100 True Fans, Crisis Investing & Economic Skull Analysis

Here are some articles I found interesting and I hope you might find them interesting, too.

Read the details:

1,000 True Fans? Try 100

  • Kevin Kelly wrote an essay called “1,000 True Fans,” predicting that the internet would allow large swaths of people to make a living off their creations, whether an artist, musician, author, or entrepreneur.
  • Rather than pursuing widespread celebrity, he argued, creators only needed to engage a modest base of “true fans”—those who will “buy anything you produce”—to the tune of $100 per fan, per year (for a total annual income of $100,000).
  • He believed creators could bypass traditional gatekeepers and middlemen, get paid directly by a smaller base of fans, and live comfortably off the spoils.
  • As the Passion Economy grows, more people are monetizing what they love.
    • On Patreon, the average initial pledge amount has increased 22 percent over the past two years.
    • Since 2017, the share of new patrons paying more than $100 per month—or $1,200 per year—has grown 21 percent.
      • On the online course platform Podia, the number of creators earning more than $1,000 in a month is growing 20 percent each month,
      • While the average number of customers per creator is growing at a rate of 10 percent.
        • Likewise, on Teachable, the average price point per class offering has risen roughly 20 percent, year over year.
        • In 2019, nearly 500 Teachable course creators made more than $100,000; of those, 25 averaged more than $1,000 per sale.
  • Put simply, if you can convince a small number of super-engaged people to pay more, you can also have a general audience that pays less.

Crisis Investing: How to Maximize Returns During Market Panics

  • They imagine that in another March 2009 (or February 2016 or December 2018), they’ll have the fortitude to buy the dip, deploying their sleep-at-night money into risk assets at the bottom.
  • In the fog of war, most people’s decision-making abilities are impaired, not heightened.
  • What investors need then is a clear understanding of what worked and didn’t work in prior crises.
  • We have spent the past year studying every financial crisis in the US since 1970.
  • Looked at every major asset class, every sector, and every quantitative factor.
    • We looked at index-level data, and then we built a database of security-level data.
    • We read through the newspapers during each panic to understand what investors most feared.
  •  This massive study into a 77-page in-depth report.
  • A variation of an ancient Roman proverb says: “fortuna eruditis favet.” Fortune favors the prepared mind.
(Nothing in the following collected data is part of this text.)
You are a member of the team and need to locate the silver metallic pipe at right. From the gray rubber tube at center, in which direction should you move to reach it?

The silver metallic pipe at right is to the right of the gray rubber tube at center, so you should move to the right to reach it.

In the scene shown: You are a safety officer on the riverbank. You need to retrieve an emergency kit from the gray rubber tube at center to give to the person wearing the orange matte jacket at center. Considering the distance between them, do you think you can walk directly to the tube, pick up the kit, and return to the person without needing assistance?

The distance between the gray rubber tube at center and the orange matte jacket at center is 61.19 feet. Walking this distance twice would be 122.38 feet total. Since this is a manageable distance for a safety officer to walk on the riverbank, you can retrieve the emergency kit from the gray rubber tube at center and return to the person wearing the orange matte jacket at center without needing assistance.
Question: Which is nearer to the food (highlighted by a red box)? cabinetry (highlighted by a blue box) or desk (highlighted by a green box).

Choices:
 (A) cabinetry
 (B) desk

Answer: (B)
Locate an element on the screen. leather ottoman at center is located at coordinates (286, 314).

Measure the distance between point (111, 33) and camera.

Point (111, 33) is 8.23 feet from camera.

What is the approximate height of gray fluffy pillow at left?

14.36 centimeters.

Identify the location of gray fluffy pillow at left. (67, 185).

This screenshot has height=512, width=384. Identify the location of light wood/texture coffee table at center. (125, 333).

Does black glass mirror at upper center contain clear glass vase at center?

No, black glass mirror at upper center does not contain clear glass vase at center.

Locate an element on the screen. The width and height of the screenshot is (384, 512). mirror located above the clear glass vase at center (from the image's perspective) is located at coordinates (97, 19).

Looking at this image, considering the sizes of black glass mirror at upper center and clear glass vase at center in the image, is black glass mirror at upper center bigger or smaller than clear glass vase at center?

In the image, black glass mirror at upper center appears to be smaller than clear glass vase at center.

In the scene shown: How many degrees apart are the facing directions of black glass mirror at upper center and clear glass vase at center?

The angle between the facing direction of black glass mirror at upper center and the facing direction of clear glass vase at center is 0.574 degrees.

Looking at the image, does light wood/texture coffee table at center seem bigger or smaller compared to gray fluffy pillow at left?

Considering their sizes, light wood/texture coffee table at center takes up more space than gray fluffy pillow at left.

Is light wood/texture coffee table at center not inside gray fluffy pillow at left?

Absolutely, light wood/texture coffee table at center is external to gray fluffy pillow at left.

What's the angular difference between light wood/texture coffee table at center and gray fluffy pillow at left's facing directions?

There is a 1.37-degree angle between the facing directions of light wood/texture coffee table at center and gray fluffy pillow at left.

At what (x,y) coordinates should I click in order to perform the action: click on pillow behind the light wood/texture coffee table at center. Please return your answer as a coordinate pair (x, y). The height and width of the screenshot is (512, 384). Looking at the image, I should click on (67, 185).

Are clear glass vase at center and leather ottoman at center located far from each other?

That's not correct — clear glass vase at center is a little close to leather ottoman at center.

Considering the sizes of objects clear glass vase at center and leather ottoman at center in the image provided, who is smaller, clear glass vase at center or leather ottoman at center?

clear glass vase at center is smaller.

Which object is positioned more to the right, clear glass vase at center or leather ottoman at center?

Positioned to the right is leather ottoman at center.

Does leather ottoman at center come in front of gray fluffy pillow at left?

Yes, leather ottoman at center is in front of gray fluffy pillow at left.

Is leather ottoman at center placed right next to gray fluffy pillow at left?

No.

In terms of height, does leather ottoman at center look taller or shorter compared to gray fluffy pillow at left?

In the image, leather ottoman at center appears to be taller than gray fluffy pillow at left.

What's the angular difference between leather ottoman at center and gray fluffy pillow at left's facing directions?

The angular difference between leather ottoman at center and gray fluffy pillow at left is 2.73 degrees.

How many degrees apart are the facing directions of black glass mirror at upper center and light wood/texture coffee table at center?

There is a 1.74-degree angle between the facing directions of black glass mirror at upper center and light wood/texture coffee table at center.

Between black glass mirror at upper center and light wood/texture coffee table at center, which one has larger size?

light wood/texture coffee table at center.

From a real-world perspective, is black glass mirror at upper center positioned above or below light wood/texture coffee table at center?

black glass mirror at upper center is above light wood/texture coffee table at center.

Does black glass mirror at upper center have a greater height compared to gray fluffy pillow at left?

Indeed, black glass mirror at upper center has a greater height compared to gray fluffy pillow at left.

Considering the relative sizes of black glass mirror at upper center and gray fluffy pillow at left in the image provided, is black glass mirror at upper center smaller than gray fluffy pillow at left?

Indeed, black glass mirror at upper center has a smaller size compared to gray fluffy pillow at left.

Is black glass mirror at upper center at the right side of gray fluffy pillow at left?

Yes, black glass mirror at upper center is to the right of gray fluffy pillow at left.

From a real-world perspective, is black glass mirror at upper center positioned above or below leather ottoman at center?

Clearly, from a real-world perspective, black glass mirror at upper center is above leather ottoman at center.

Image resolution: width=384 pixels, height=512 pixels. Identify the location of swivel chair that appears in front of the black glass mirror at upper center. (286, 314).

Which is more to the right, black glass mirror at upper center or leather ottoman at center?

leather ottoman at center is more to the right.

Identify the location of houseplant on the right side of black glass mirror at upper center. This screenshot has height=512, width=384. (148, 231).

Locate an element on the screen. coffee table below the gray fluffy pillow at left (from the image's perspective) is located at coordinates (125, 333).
Modern Debates & Historical Context

This is what @jfc_3_ has on his article to read about., a lot of history and economics.

  • Active / Passive
  • The Value Factor
  • ESG & Impact Investing
  • Private Markets
  • Low Yields & Negative Rates

Skull analysis technique shows 70% chance of recession in 2020

  • There is a 70% chance of a recession within the next six months, according to a new recession indicator that examines the economy using a method previously used to analyze the resemblance of human skulls.
  • The new indicator comes from researchers at State Street Associates and MIT’s Sloan School of Management who applied the principle of Mahalanobis distance to create a predictor of economic booms and recessions they call the KKT Index of the Business Cycle.
  • Going back to 1916, the KKT Index has risen “leading up to every recession so that the combination of its trajectory and level provides a reliable indicator of the likelihood of recession,” the study finds.

The Rockets Are Done With Half-Measures

  • Be flexible.
  • Don’t have a narrow mind of thought.
  • Double down on what works.
  • See a vision all the way through.

Across the Globe, Urban Sprawl Is Spreading

  • Satellite images dating back to 1975 allow researchers to map how millions of cul-de-sacs and dead-ends have proliferated in street networks worldwide.
  • A new study published in the Proceedings of the National Academy of Sciences charts a worrying global shift towards more-sprawling and less-hooked-up street networks over time.
  • A McGill University economist, examined 28.6 million miles of streets across every continent, using public data from OpenStreetMap as well as historic satellite imagery.
  • They built an algorithm to identify various characteristics of connectivity, such as the number of cul-de-sacs, the length of unbroken street links, and how long it takes to walk to key destinations.
  • There are 10,845,867 dead-ends in the world, at least mapped on OpenStreetMap.
  • In their interactive online Global Spawl Map, the bluer the area, the more compact its streets tend to be. The redder, the more sprawling.
    • Cities in Latin America, Japan, South Korea, much of Europe, and North Africa tend to feature more tightly connected streets.
    • While sprawling urban and suburban areas in Southeast Asia,
    • the United States, and the U.K. have looser grids and more cut-off segments.
  • “If you build a disconnected neighborhood, you’re transit-proofing that neighborhood for the next century,” said Millard-Ball.